# PSD Dateien lassen sich nicht löschen



## Subco (25. Juni 2004)

Ich habe das Problem, dass ich abgespeicherte PSD Dateien weder löschen noch verschieben, umbenennen etc. kann. Es kommt im die Fehlermeldung, dass die Dateien gerade benutzt werden, was eigentlich nicht sein kann. Auch schreibgeschützt sind sie nicht. Dabei gibt es auch kein Schema, weil einige lassen sich verschieben/löschen andere nicht. Und ich hab keine ahnung woran das liegen könnte. Vielleicht kann mir ja jemand dabei helfen.


----------



## BSA (25. Juni 2004)

Hast du deinen Rechner mal neu gestartet und direkt danach versucht die files zu löschen?
Wenn nciht versuch das mal.......


----------



## Pardon_Me (25. Juni 2004)

Hmm...vielleicht mal im Taskmanager schauen, ob da irgendwas läuft, das die PIcs verwenden könnte, was nicht laufen sollte...

//edit 
wobei BSAs Tipp mit dem Runterfahren das Problem dann genau so lösen könnte...


----------



## Subco (25. Juni 2004)

Daran liegts nicht.... da ist halt wirklich kein schema zu erkennen, weil manche lassen sich dann löschen andere nich. Im task manager hab ich mich auch schon durchgewühlt aber nix gefunden.


----------



## BSA (25. Juni 2004)

Hast du nun mal einen restart gemacht?


----------



## Tobias Menzel (25. Juni 2004)

Diese Fehlermeldung hatte ich auch schon mal bekommen.
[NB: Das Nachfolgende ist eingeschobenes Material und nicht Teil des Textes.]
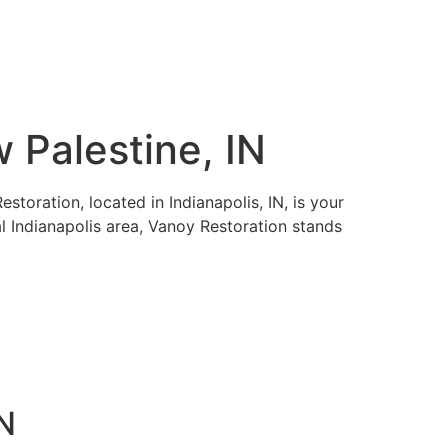
 Palestine, IN
toration, located in Indianapolis, IN, is your
al Indianapolis area, Vanoy Restoration stands
IN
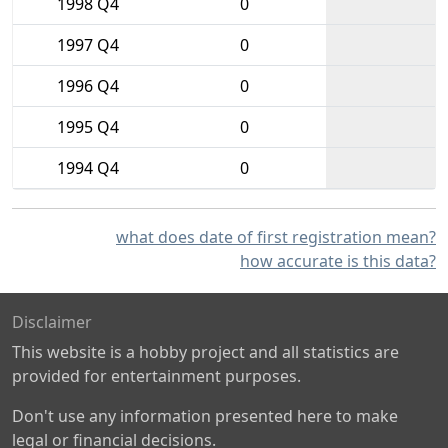
1998 Q4
0
1997 Q4
0
1996 Q4
0
1995 Q4
0
1994 Q4
0
what does date of first registration mean?
how accurate is this data?
Disclaimer
This website is a hobby project and all statistics are
provided for entertainment purposes.
Don't use any information presented here to make
legal or financial decisions.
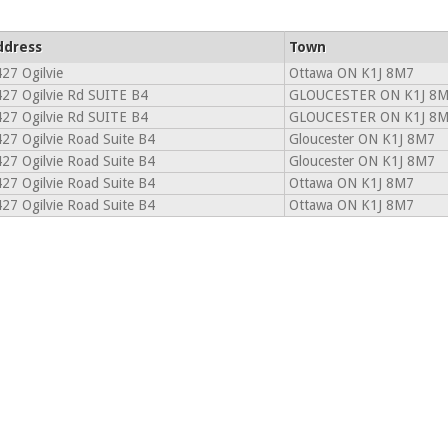
ddress
Town
27 Ogilvie
Ottawa ON K1J 8M7
27 Ogilvie Rd SUITE B4
GLOUCESTER ON K1J 8
27 Ogilvie Rd SUITE B4
GLOUCESTER ON K1J 8
27 Ogilvie Road Suite B4
Gloucester ON K1J 8M7
27 Ogilvie Road Suite B4
Gloucester ON K1J 8M7
27 Ogilvie Road Suite B4
Ottawa ON K1J 8M7
27 Ogilvie Road Suite B4
Ottawa ON K1J 8M7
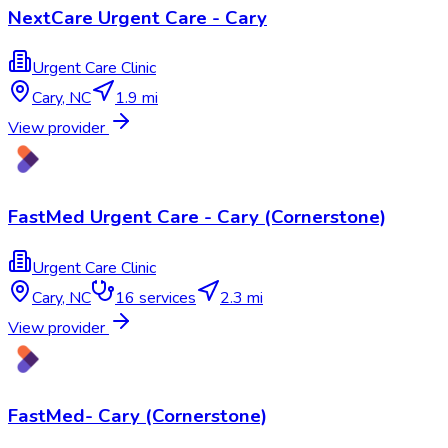
NextCare Urgent Care - Cary
Urgent Care Clinic
Cary
,
NC
1.9 mi
View provider
FastMed Urgent Care - Cary (Cornerstone)
Urgent Care Clinic
Cary
,
NC
16
services
2.3 mi
View provider
FastMed- Cary (Cornerstone)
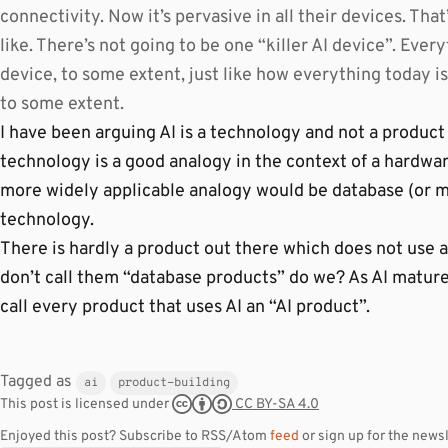
connectivity. Now it’s pervasive in all their devices. Tha
like. There’s not going to be one “killer AI device”. Every
device, to some extent, just like how everything today is
to some extent.
I have been arguing AI is a technology and not a product 
technology is a good analogy in the context of a hardwa
more widely applicable analogy would be database (or m
technology.
There is hardly a product out there which does not use 
don’t call them “database products” do we? As AI matures
call every product that uses AI an “AI product”.
Tagged as
ai
product-building
CC BY-SA 4.0
This post is licensed under
Enjoyed this post? Subscribe to RSS/Atom
feed
or sign up for the newsl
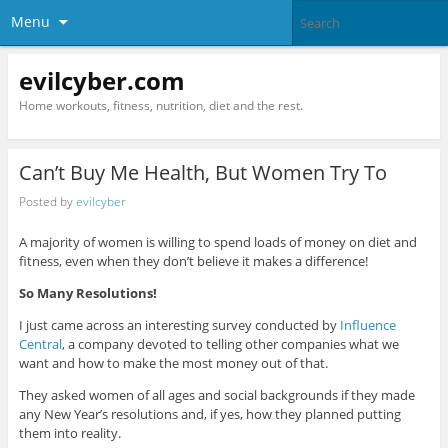
Menu
evilcyber.com
Home workouts, fitness, nutrition, diet and the rest.
Can’t Buy Me Health, But Women Try To
Posted by
evilcyber
A majority of women is willing to spend loads of money on diet and
fitness, even when they don’t believe it makes a difference!
So Many Resolutions!
I just came across an interesting survey conducted by
Influence
Central
, a company devoted to telling other companies what we
want and how to make the most money out of that.
They asked women of all ages and social backgrounds if they made
any New Year’s resolutions and, if yes, how they planned putting
them into reality.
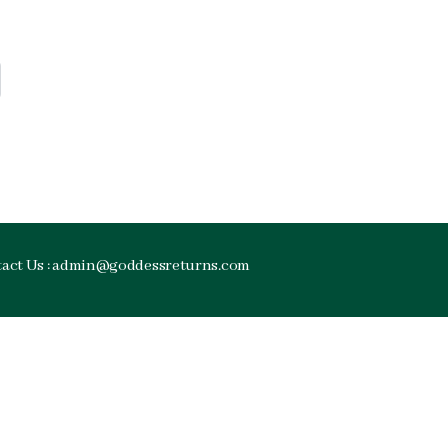
tact Us : admin@goddessreturns.com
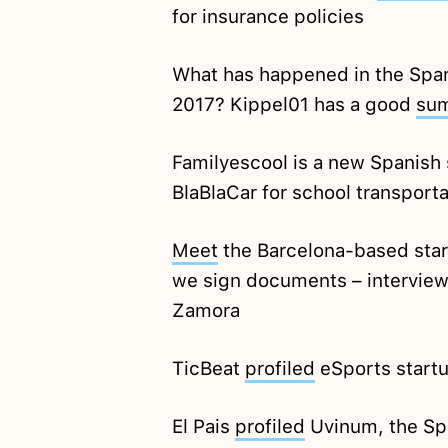
for insurance policies
What has happened in the Spanis
2017? Kippel01 has a good
su
Familyescool is a new Spanish 
BlaBlaCar for school transporta
Meet
the Barcelona-based star
we sign documents – interview
Zamora
TicBeat
profiled
eSports start
El Pais
profiled
Uvinum, the Sp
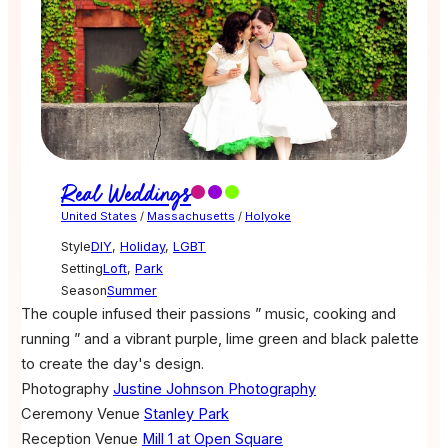
Real Weddings
United States
/
Massachusetts
/
Holyoke
Style
DIY
,
Holiday
,
LGBT
Setting
Loft
,
Park
Season
Summer
The couple infused their passions ” music, cooking and
running ” and a vibrant purple, lime green and black palette
to create the day's design.
Photography
Justine Johnson Photography
Ceremony Venue
Stanley Park
Reception Venue
Mill 1 at Open Square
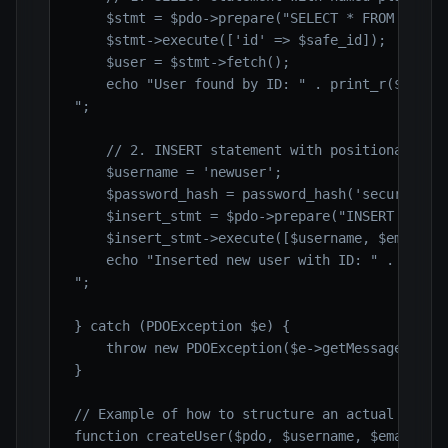
    $stmt = $pdo->prepare("SELECT * FROM users 
    $stmt->execute(['id' => $safe_id]);

    $user = $stmt->fetch();

    echo "User found by ID: " . print_r($user, 
";

    // 2. INSERT statement with positional plac
    $username = 'newuser';

    $password_hash = password_hash('securepass1
    $insert_stmt = $pdo->prepare("INSERT INTO u
    $insert_stmt->execute([$username, $email, $
    echo "Inserted new user with ID: " . $pdo->
";

} catch (PDOException $e) {

    throw new PDOException($e->getMessage(), (i
}

// Example of how to structure an actual user c
function createUser($pdo, $username, $email, $r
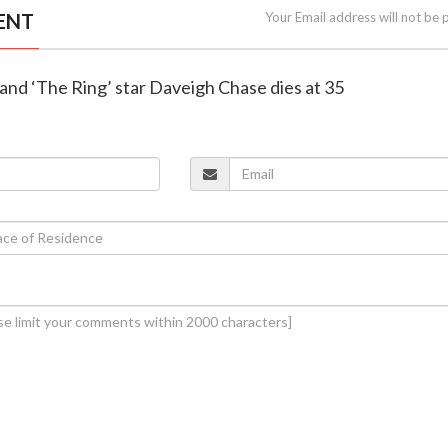
ENT
Your Email address will not be 
h’ and ‘The Ring’ star Daveigh Chase dies at 35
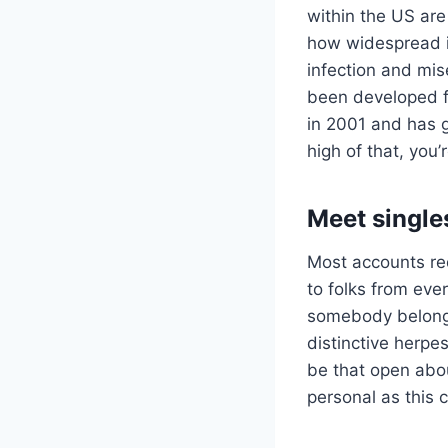
within the US are
how widespread it
infection and mis
been developed f
in 2001 and has g
high of that, you’
Meet single
Most accounts re
to folks from eve
somebody belongi
distinctive herpe
be that open about
personal as this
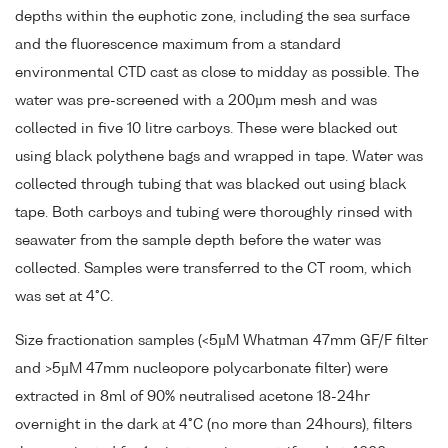
depths within the euphotic zone, including the sea surface
and the fluorescence maximum from a standard
environmental CTD cast as close to midday as possible. The
water was pre-screened with a 200µm mesh and was
collected in five 10 litre carboys. These were blacked out
using black polythene bags and wrapped in tape. Water was
collected through tubing that was blacked out using black
tape. Both carboys and tubing were thoroughly rinsed with
seawater from the sample depth before the water was
collected. Samples were transferred to the CT room, which
was set at 4°C.
Size fractionation samples (<5µM Whatman 47mm GF/F filter
and >5µM 47mm nucleopore polycarbonate filter) were
extracted in 8ml of 90% neutralised acetone 18-24hr
overnight in the dark at 4°C (no more than 24hours), filters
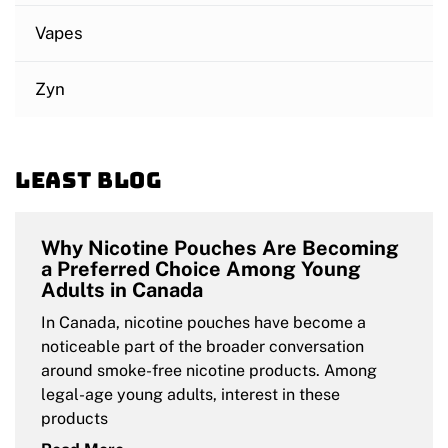
Vapes
Zyn
Least blog
Why Nicotine Pouches Are Becoming
a Preferred Choice Among Young
Adults in Canada
In Canada, nicotine pouches have become a
noticeable part of the broader conversation
around smoke-free nicotine products. Among
legal-age young adults, interest in these
products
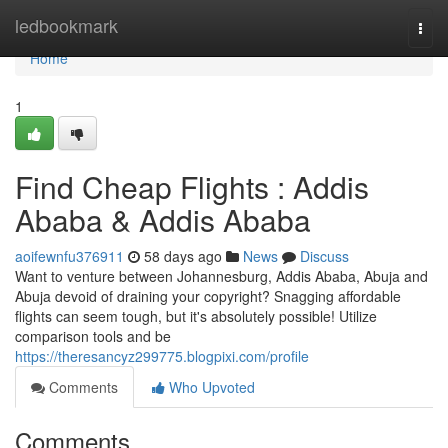
Home
ledbookmark
Togg
navi
Home
1
Find Cheap Flights : Addis
Ababa & Addis Ababa
aoifewnfu376911
58 days ago
News
Discuss
Want to venture between Johannesburg, Addis Ababa, Abuja and
Abuja devoid of draining your copyright? Snagging affordable
flights can seem tough, but it's absolutely possible! Utilize
comparison tools and be
https://theresancyz299775.blogpixi.com/profile
Comments
Who Upvoted
Comments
Bei mir lag es daran, dass ich die Bilder in InDesign verknüpft hatte - auch wenn InDesign nicht lief, waren die Dateien gesperrt.


----------



## Matthias_I (25. Juni 2004)

Genau das Problem habe ich auch ab und zu.

Manchmal sind die Dateien einfach gesperrt. 
Gucke mal unter rechte Maus - Eigenschaften - Sicherheit - das ist absurd was da angezeigt wird.

Bei mir ist angeblich das Problem, dass der Dateiserver unter Linux läuft und ich unter WIN XP arbeite. Hat angeblich etwas mit der Rechtverteilung zu tuen, so unsere Admins, die auch keien Antwort gefunden haben.
Was mich allerdings verwundert, dass dieser bug auch unter WIN XP lokal auf meiner Festplatte auftritt.

Ich habe den Eindruck, dass Windows selbst die Datei sperrt. Und zwar irgendein blöder Systemtask versucht ganz penetrant ein Vorschaubild für den Explorer zu erzeugen. Das in thumbs.db abgelegt werden soll.
Das verhindet einen Zugriff auf die Datei.

Eine InDesign Verknüfung ist nicht nötig um den fehler zu erzeugen.

Eine schlaue Antwort ist das nicht, aber ich finde es immer gut, wenn man keine Antwort hat BILL GATES zu beschuldigen 

Ganz ärgerlich ist dass, wenn ich eine Datei aktualisieren will , die in Premiere skaliert und animiert und verknüpft ist. 

Da hilft nur neu machen oder. Rechner runterfahren,  selbst löschen, wenns nicht geht, den Admin die Datei löschen lassen und neu speichern.

Sehr nervig.

Matthias

PS: Das passiert auch nur, wenn man unter Zeitdruck ist und das Ergbnis erwartet wird. (Spricht für die Microsofttheorie  )


----------